Jual beli salam hukumnya sah jka dilakukan sesuai dengan memperhatikan ketentuan yang sudah disepakati pada waktu transaksi dilakukan, baik kualitas barang maupun kuantitas, harga dan waktu penyerahan barang. Meskipun dilihat dari satu aspek barang yang diperjualbelikan tidak ada pada saat transaksi, namun pada jual beli salam barang yang dijualbelikan jelas baik kualitas atau pun kuantitasnya.

4.      Kandungan Hadis
a.       Jual beli salam merupakan jual beli yang sudah ada semenjak masa pra Islam, Islam memberikan koreksian terhadap tata cara melakukannya.
b.      Dalam jual beli salam harus jelas spesifikasi barang yang diperjualbelikan, sehingga jenis, ukuran, kualitas, kuantitas dan harga serta waktu penyerahan barang sudah jelas bagi kedua belah pihak.
c.       Kebolehan jual beli salam, meskipun barang yang dijadikan objek belum ada pada saat transaksi dilakukan akan tetapi barangnya sudah jelas baik kualitas atau kuantitasnya.

B. Jual Beli Ijon
Ijon atau dalam bahasa Arab dinamakan mukhadlaroh, yaitu memperjualbelikan buah-buahan atau biji-bijian yang masih hijau.[9] Atau dalam buku lain dinamakan al-Muhaqalah yaitu menjual hasil pertanian sebelum tampak atau menjualnya ketika masih kecil.
Dari pengertian di atas tampak adanya pembedaan antara menjual buah atau biji-bijian yang masih di dahan tetapi sudah tampak wujud baiknya dan menjual buah atau biji-bijian yang belum dapat dipastikan kebaikannya karena belum kelihatan secara jelas wujud matang atau kerasnya.
Para fuqaha berbeda pendapat mengenai jual beli di atas pohon dan hasil pertanian di dalam bumi. Hal ini karena adanya kemungkinan bentuk ijon yang didasarkan pada adanya perjanjian tertentu sebelum akad.
Imam Abu Hanifah atau fuqaha Hanafiyah membedakan menjadi tiga alternatif hukum sebagai berikut :
1.   Jika akadnya mensyaratkan harus di petik maka sah dan pihak pembeli wajib segera memetiknya sesaat setelah berlangsungnya akad, kecuali ada izin dari pihak penjual.
2.   Jika akadnya tidak disertai persyaratan apapun, maka boleh.
3.   Jika akadnya mempersyaratkan buah tersebut tidak dipetik (tetap dipanen) sampai masak-masak, maka akadnya fasad.[10]
Sedang para ulama berpendapat bahwa mereka membolehkan menjualnya sebelum bercahaya dengan syarat dipetik.
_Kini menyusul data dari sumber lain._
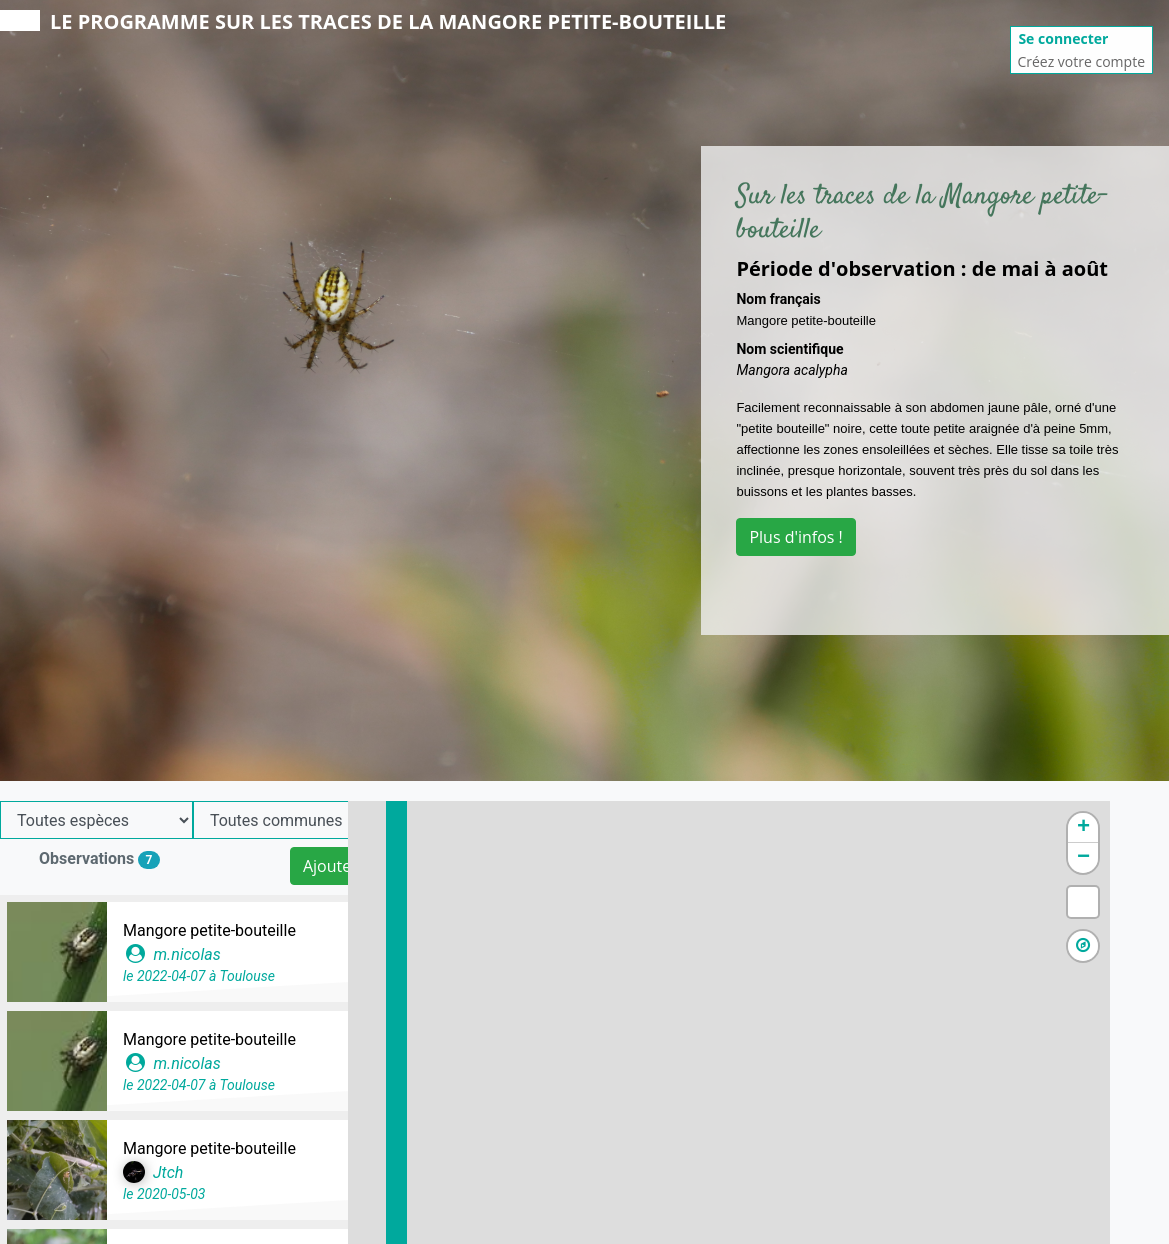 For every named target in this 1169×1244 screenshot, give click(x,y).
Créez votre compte (1081, 61)
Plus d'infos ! (795, 537)
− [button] (1142, 858)
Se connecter (1063, 38)
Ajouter (330, 866)
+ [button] (1142, 828)
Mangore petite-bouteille (209, 930) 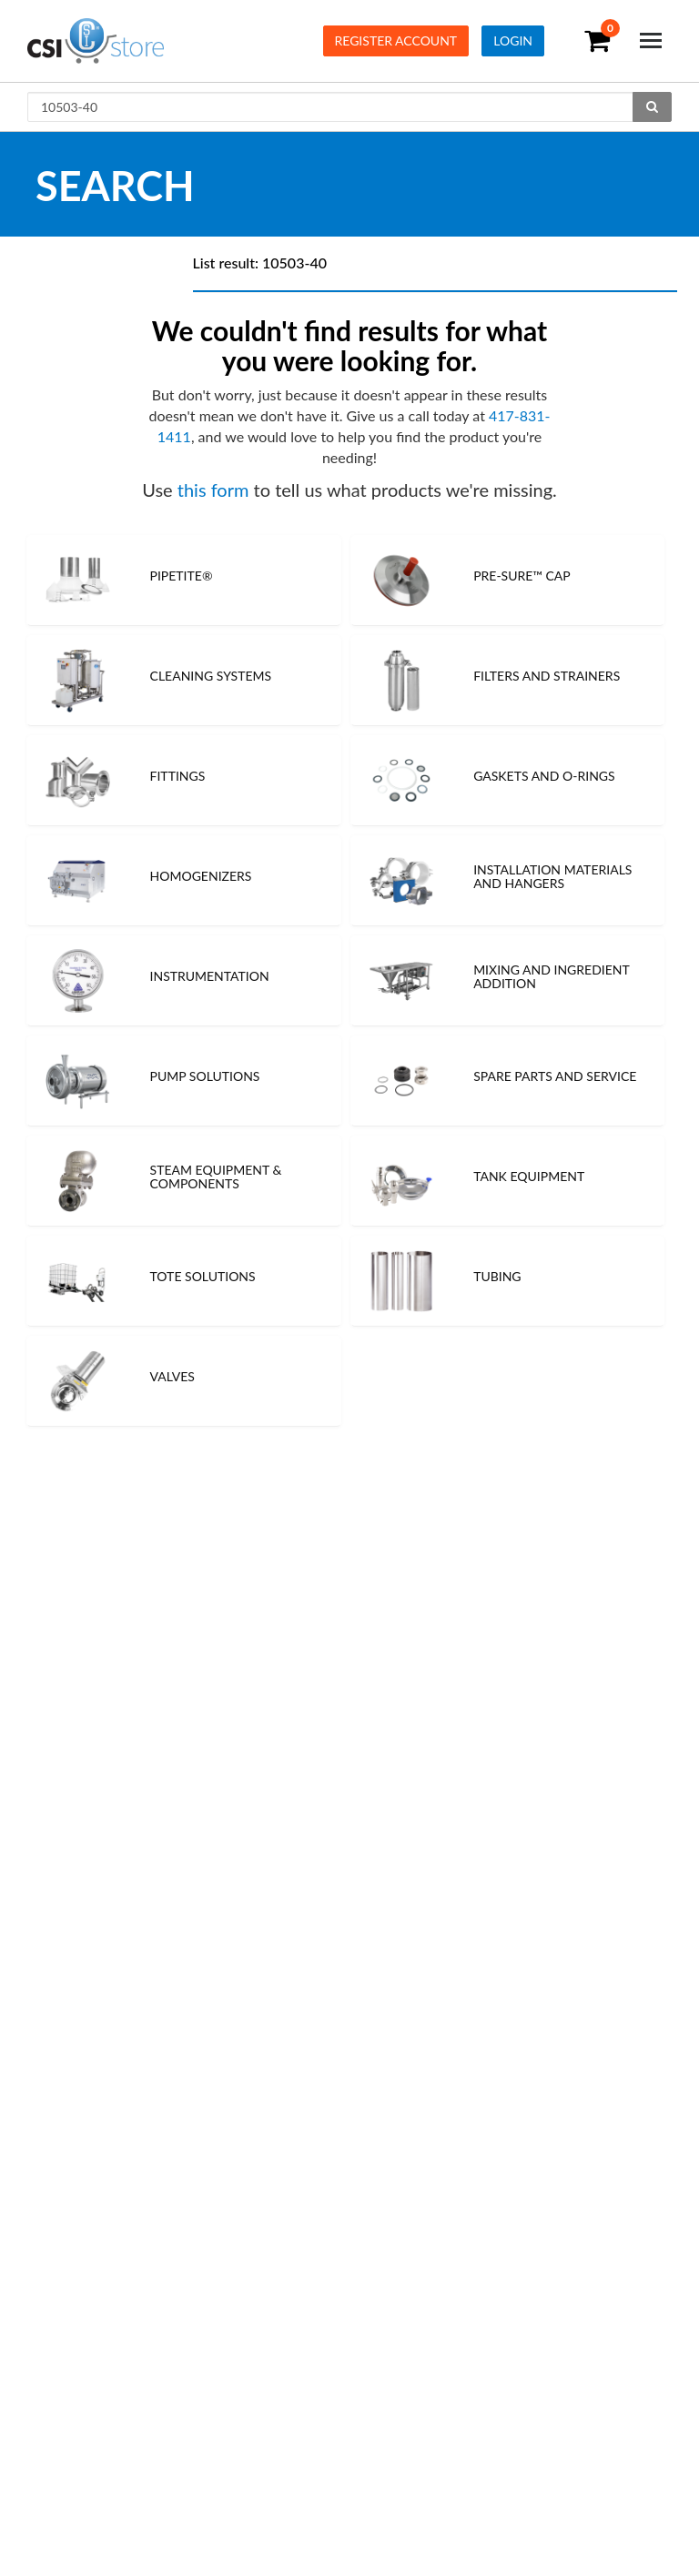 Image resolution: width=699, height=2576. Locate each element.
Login (512, 40)
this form (213, 489)
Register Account (396, 40) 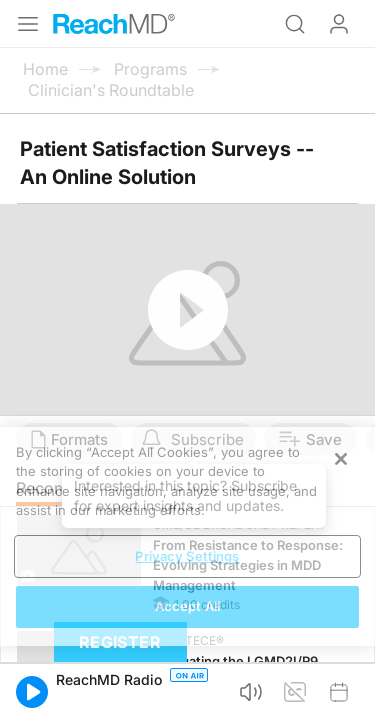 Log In (339, 24)
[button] (32, 692) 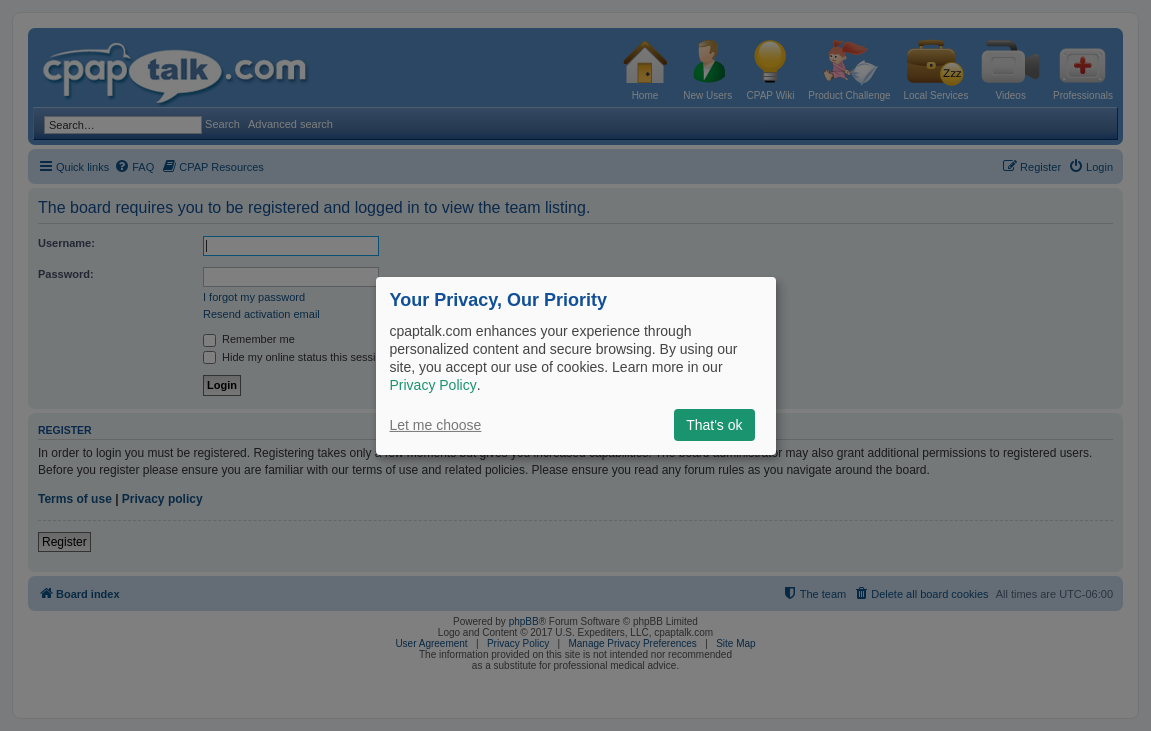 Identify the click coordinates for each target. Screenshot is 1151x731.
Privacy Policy (433, 385)
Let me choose (436, 425)
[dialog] (576, 365)
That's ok (714, 425)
Hal ini didasarkan pada hadits nabi yang melarang menjual buah-buahan sehingga tampak kebaikannya. Para ulama tidak mengartikan larangan tersebut kepada kemutlakannya, yakni larangan menjual beli sebelum bercahaya. Kebanyakan ulama malah berpendapat bahwa makna larangan tersebut adalah menjualnya dengan syarat tetap di pohon hingga bercahaya.[11]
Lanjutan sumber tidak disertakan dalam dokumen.